Sponsoring events...

In this forum, numerous examples have been cited that Indian Subcontinent is the major revenue generators for the game of cricket. In times of competition, sponsors will look for a deal in which air-time during the match is not sold to advertisements with such highly popular cricketers endorses their rival company. For e.g. in 2003 Sachin Tendulkar was endorsing Victor, a motorcycle from TVS, which was official sponsor Hero Honda's competitor; Saurav Ganguly was endorsing Coca-Cola, official sponsor Pepsi's competitor; and Rahul Dravid was endorsing Samsung, official sponsor LG Electronics’ competitor.
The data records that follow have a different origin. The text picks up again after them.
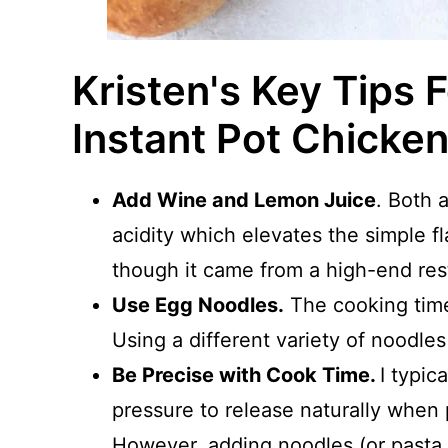
Kristen's Key Tips 
Instant Pot Chicke
Add Wine and Lemon Juice
. Both 
acidity which elevates the simple fla
though it came from a high-end res
Use Egg Noodles.
The cooking time
Using a different variety of noodles
Be Precise with Cook Time.
I typic
pressure to release naturally when 
However, adding noodles (or pasta o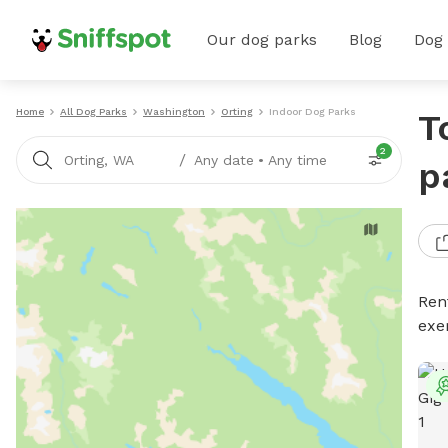
Our dog parks
Blog
Dog
Home
All Dog Parks
Washington
Orting
Indoor Dog Parks
T
2
/
Orting, WA
Any date
•
Any time
p
Ren
exe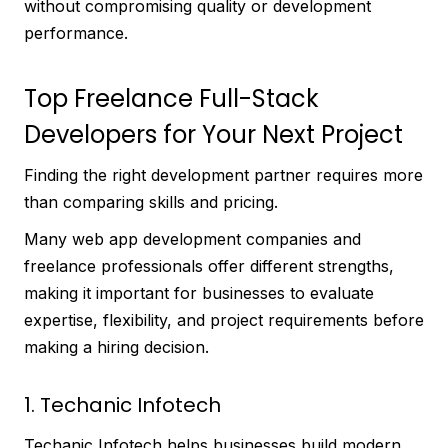
without compromising quality or development
performance.
Top Freelance Full-Stack
Developers for Your Next Project
Finding the right development partner requires more
than comparing skills and pricing.
Many web app development companies and
freelance professionals offer different strengths,
making it important for businesses to evaluate
expertise, flexibility, and project requirements before
making a hiring decision.
1. Techanic Infotech
Techanic Infotech helps businesses build modern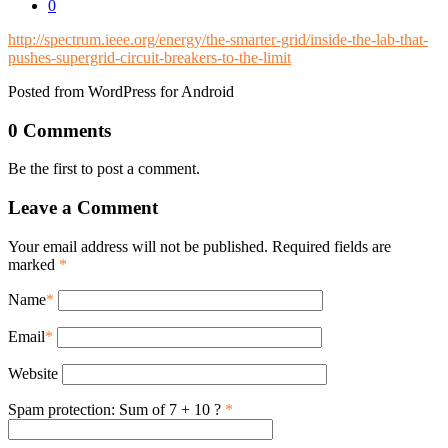
0
http://spectrum.ieee.org/energy/the-smarter-grid/inside-the-lab-that-
pushes-supergrid-circuit-breakers-to-the-limit
Posted from WordPress for Android
0 Comments
Be the first to post a comment.
Leave a Comment
Your email address will not be published. Required fields are
marked
*
Name
*
Email
*
Website
Spam protection: Sum of 7 + 10 ?
*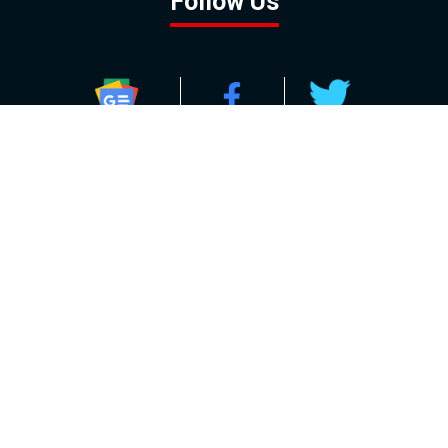
Follow Us
GOOGLE NEWS
FACEBOOK
TWITTER
YOUTUBE
INSTAGRAM
Contact
About
Policy
Advertising
Us
Inquiries
Powered by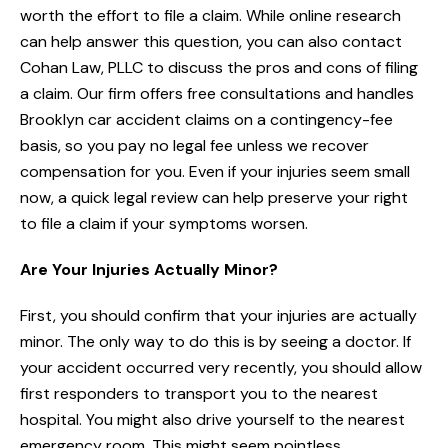
worth the effort to file a claim. While online research
can help answer this question, you can also contact
Cohan Law, PLLC to discuss the pros and cons of filing
a claim. Our firm offers free consultations and handles
Brooklyn car accident claims on a contingency-fee
basis, so you pay no legal fee unless we recover
compensation for you. Even if your injuries seem small
now, a quick legal review can help preserve your right
to file a claim if your symptoms worsen.
Are Your Injuries Actually Minor?
First, you should confirm that your injuries are actually
minor. The only way to do this is by seeing a doctor. If
your accident occurred very recently, you should allow
first responders to transport you to the nearest
hospital. You might also drive yourself to the nearest
emergency room. This might seem pointless,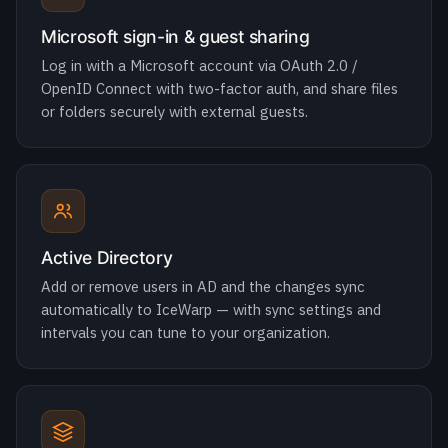
or folders securely with external guests.
Active Directory
Add or remove users in AD and the changes sync
automatically to IceWarp — with sync settings and
intervals you can tune to your organization.
Hybrid with Microsoft 365
Run IceWarp and Microsoft 365 side by side on one
domain, allocating users by need to optimize licensing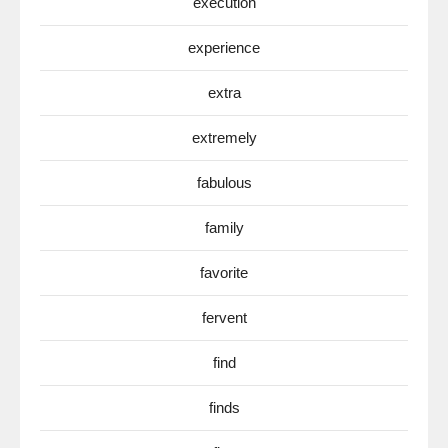
execution
experience
extra
extremely
fabulous
family
favorite
fervent
find
finds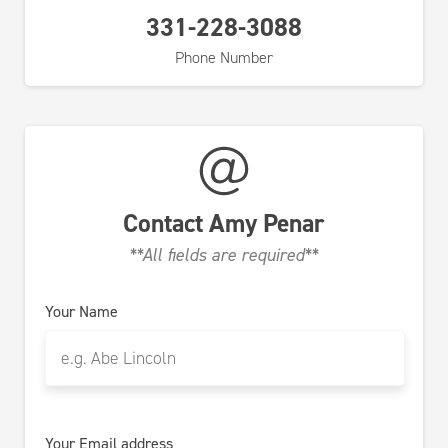
331-228-3088
Phone Number
Contact
Amy Penar
**All fields are required**
Your Name
Your Email address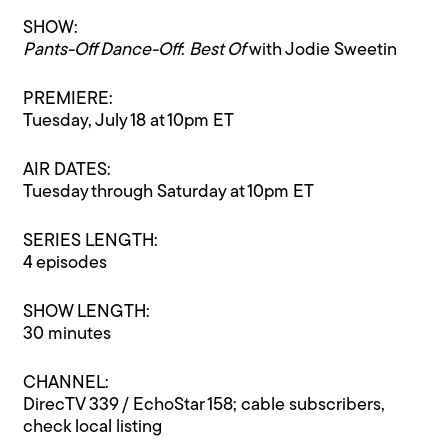
SHOW:
Pants-Off Dance-Off
:
Best Of
with Jodie Sweetin
PREMIERE:
Tuesday, July 18 at 10pm ET
AIR DATES:
Tuesday through Saturday at 10pm ET
SERIES LENGTH:
4 episodes
SHOW LENGTH:
30 minutes
CHANNEL:
DirecTV 339 / EchoStar 158; cable subscribers,
check local listing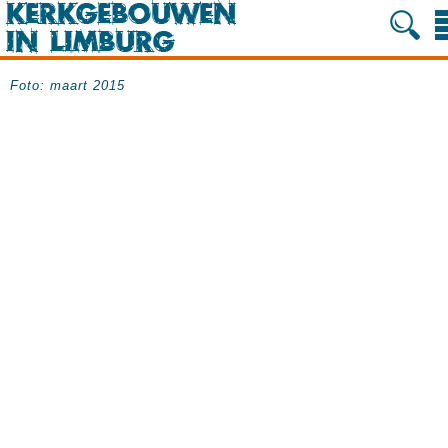
Foto: maart 2015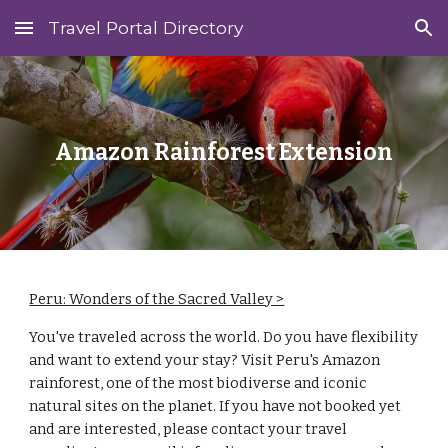
Travel Portal Directory
Skip to main content
Skip to navigation
Amazon
Rainforest
Extension
Peru: Wonders of the Sacred Valley >
You've traveled across the world. Do you have flexibility
and want to extend your stay? Visit
Peru
's Amazon
rainforest
, one of the most biodiverse and iconic
natural sites on the planet. If you have not booked yet
and are interested, please contact your travel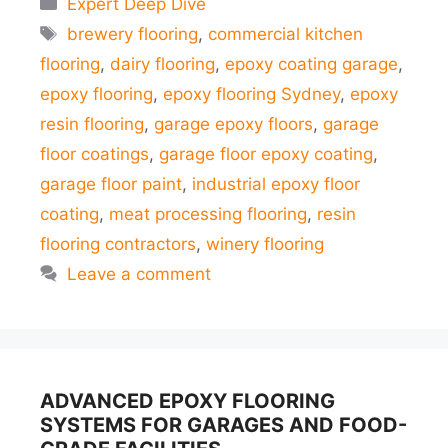
Expert Deep Dive
Tags
brewery flooring
,
commercial kitchen
flooring
,
dairy flooring
,
epoxy coating garage
,
epoxy flooring
,
epoxy flooring Sydney
,
epoxy
resin flooring
,
garage epoxy floors
,
garage
floor coatings
,
garage floor epoxy coating
,
garage floor paint
,
industrial epoxy floor
coating
,
meat processing flooring
,
resin
flooring contractors
,
winery flooring
Leave a comment
ADVANCED EPOXY FLOORING
SYSTEMS FOR GARAGES AND FOOD-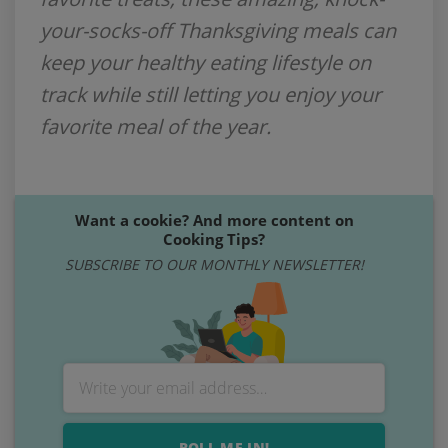
your-socks-off Thanksgiving meals can
keep your healthy eating lifestyle on
track while still letting you enjoy your
favorite meal of the year.
Want a cookie? And more content on
Cooking Tips?
SUBSCRIBE TO OUR MONTHLY NEWSLETTER!
ROLL ME IN!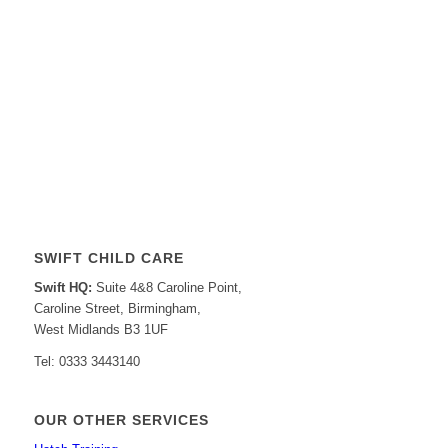
SWIFT CHILD CARE
Swift HQ:
Suite 4&8 Caroline Point,
Caroline Street, Birmingham,
West Midlands B3 1UF
Tel: 0333 3443140
OUR OTHER SERVICES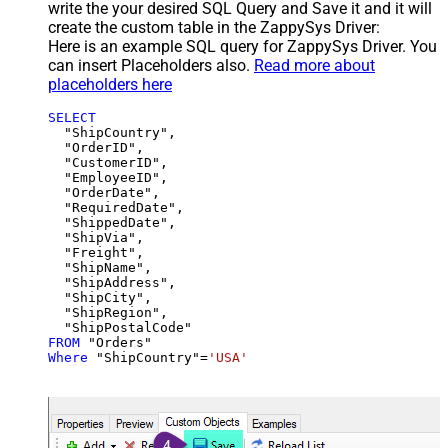
write the your desired SQL Query and Save it and it will
create the custom table in the ZappySys Driver:
Here is an example SQL query for ZappySys Driver. You
can insert Placeholders also.
Read more about
placeholders here
SELECT
  "ShipCountry",

  "OrderID",

  "CustomerID",

  "EmployeeID",

  "OrderDate",

  "RequiredDate",

  "ShippedDate",

  "ShipVia",

  "Freight",

  "ShipName",

  "ShipAddress",

  "ShipCity",

  "ShipRegion",

FROM
Where
 "ShipCountry"
=
'USA'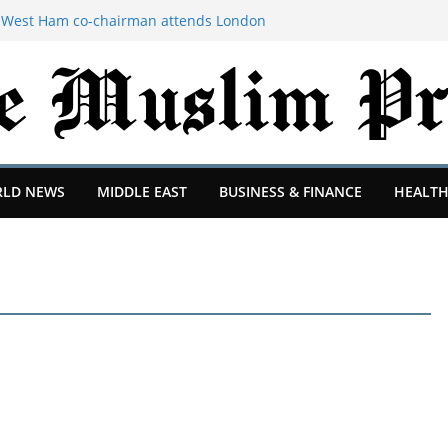
Ex-West Ham co-chairman attends London
dvice
igned’ revenue sharing program with
 Rewards | TechCrunch
-square-foot tiny home from the
ornia to a city in the Pacific Northwest
me mom for 27 years. At 62, I started over
reece.
er hunter explains why hacking groups
LD NEWS
MIDDLE EAST
BUSINESS & FINANCE
HEALTH
 TechCrunch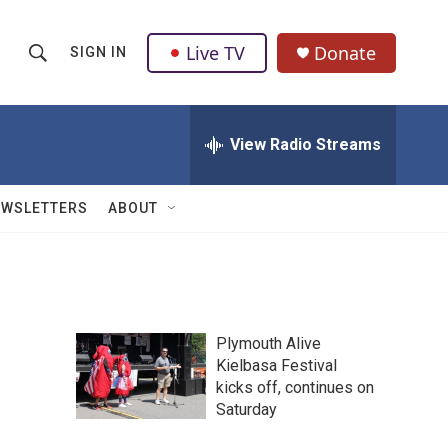
Live TV
Donate
SIGN IN
S
S
e
h
a
r
View Radio Streams
o
c
h
w
Q
EWSLETTERS
ABOUT
u
S
e
r
e
y
a
Plymouth Alive
r
Kielbasa Festival
kicks off, continues on
c
Saturday
h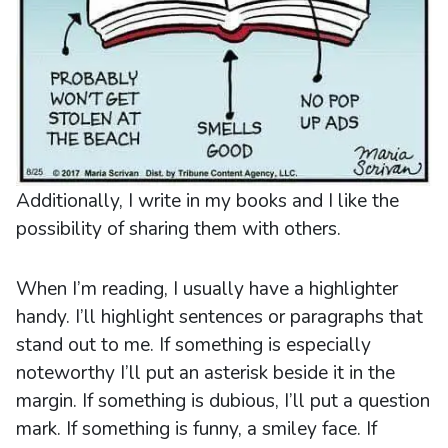
Additionally, I write in my books and I like the
possibility of sharing them with others.
When I’m reading, I usually have a highlighter
handy. I’ll highlight sentences or paragraphs that
stand out to me. If something is especially
noteworthy I’ll put an asterisk beside it in the
margin. If something is dubious, I’ll put a question
mark. If something is funny, a smiley face. If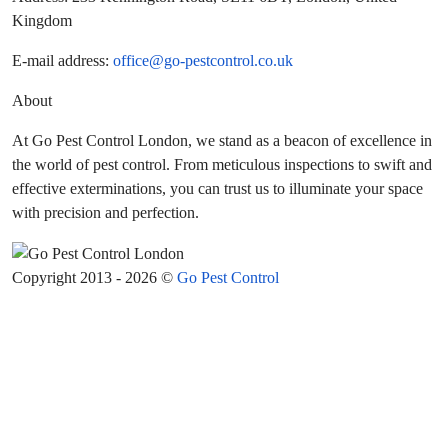
Kingdom
E-mail address:
office@go-pestcontrol.co.uk
About
At Go Pest Control London, we stand as a beacon of excellence in
the world of pest control. From meticulous inspections to swift and
effective exterminations, you can trust us to illuminate your space
with precision and perfection.
Copyright 2013 - 2026 ©
Go Pest Control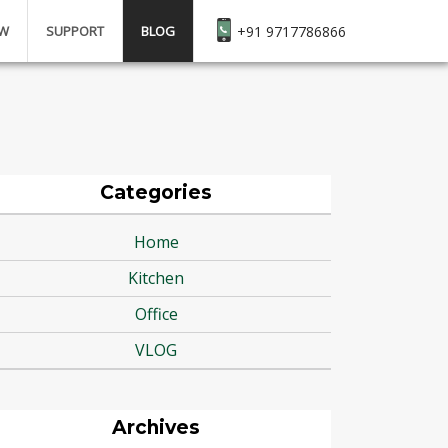
EW
SUPPORT
BLOG
+91 9717786866
Categories
Home
Kitchen
Office
VLOG
Archives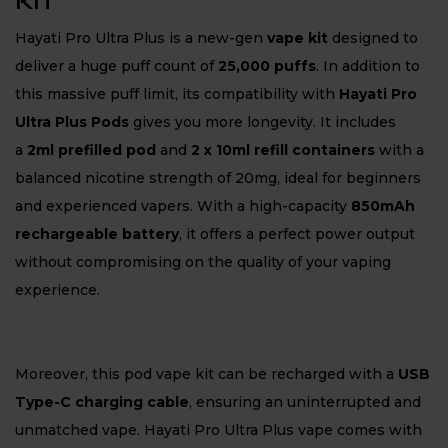
KIT
Hayati Pro Ultra Plus is a new-gen
vape kit
designed to
deliver a huge puff count of
25,000 puffs
. In addition to
this massive puff limit, its compatibility with
Hayati Pro
Ultra Plus Pods
gives you more longevity. It includes
a
2ml prefilled pod
and
2 x 10ml refill containers
with a
balanced nicotine strength of 20mg, ideal for beginners
and experienced vapers. With a high-capacity
850mAh
rechargeable battery
, it offers a perfect power output
without compromising on the quality of your vaping
experience.
Moreover, this pod vape kit can be recharged with a
USB
Type-C charging cable
, ensuring an uninterrupted and
unmatched vape. Hayati Pro Ultra Plus vape comes with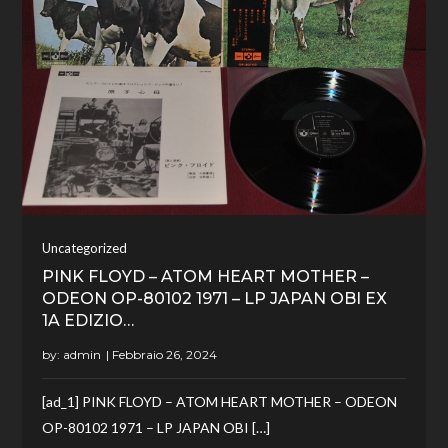
Uncategorized
PINK FLOYD – ATOM HEART MOTHER –
ODEON OP-80102 1971 – LP JAPAN OBI EX
1A EDIZIO…
by:
admin
[ad_1] PINK FLOYD – ATOM HEART MOTHER – ODEON
OP-80102 1971 – LP JAPAN OBI […]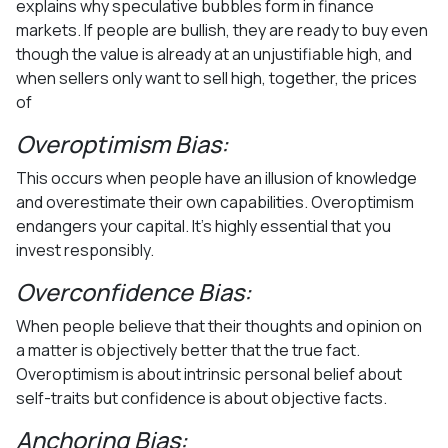
explains why speculative bubbles form in finance
markets. If people are bullish, they are ready to buy even
though the value is already at an unjustifiable high, and
when sellers only want to sell high, together, the prices
of
Overoptimism Bias:
This occurs when people have an illusion of knowledge
and overestimate their own capabilities. Overoptimism
endangers your capital. It’s highly essential that you
invest responsibly.
Overconfidence Bias:
When people believe that their thoughts and opinion on
a matter is objectively better that the true fact.
Overoptimism is about intrinsic personal belief about
self-traits but confidence is about objective facts.
Anchoring Bias: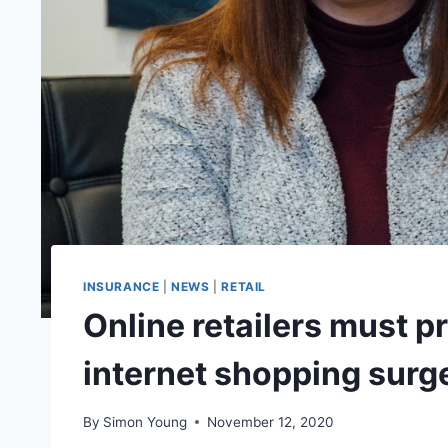
INSURANCE
|
NEWS
|
RETAIL
Online retailers must p
internet shopping surg
By
Simon Young
November 12, 2020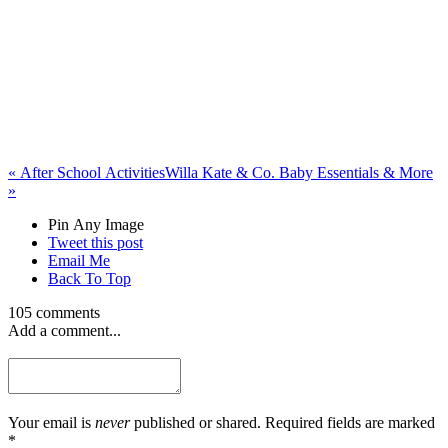
«
After School Activities
Willa Kate & Co. Baby Essentials & More
»
Pin Any Image
Tweet this post
Email Me
Back To Top
105 comments
Add a comment...
Your email is
never
published or shared. Required fields are marked
*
There would be no motive for any company to organize such an enormous events if they cannot get desired marketing. So it was ICC’s obligation to put such rules in the contract of players so that they can rake in sponsors.
Players may have some ongoing contracts with other companies and such clause of ICC may breach them. Therefore there is a conflict between freedom of players and ICC to protect sponsorship to make financial success. But as sponsoring such huge events calls for multi millions or billions of investments from sponsors, some legal protection becomes necessary for them.
Besides players having deal with competitors, there is also the problem of some rival company without officially sponsoring the event get in publicity using the events. ICC had also made some rules against such marketing techniques. The most famous case which I remember is use of catch line by Pepsi “Nothing Official about it” during Cricket World Cup 1996. This was direct attempt by Pepsi to mock Coca Cola the official sponsors of world cup. ICC filed the case against HPCL, Britannia and Philips India for running the commercials based on World cup for their products.
Thus these all are some of the marketing issues which companies face while sponsoring an event.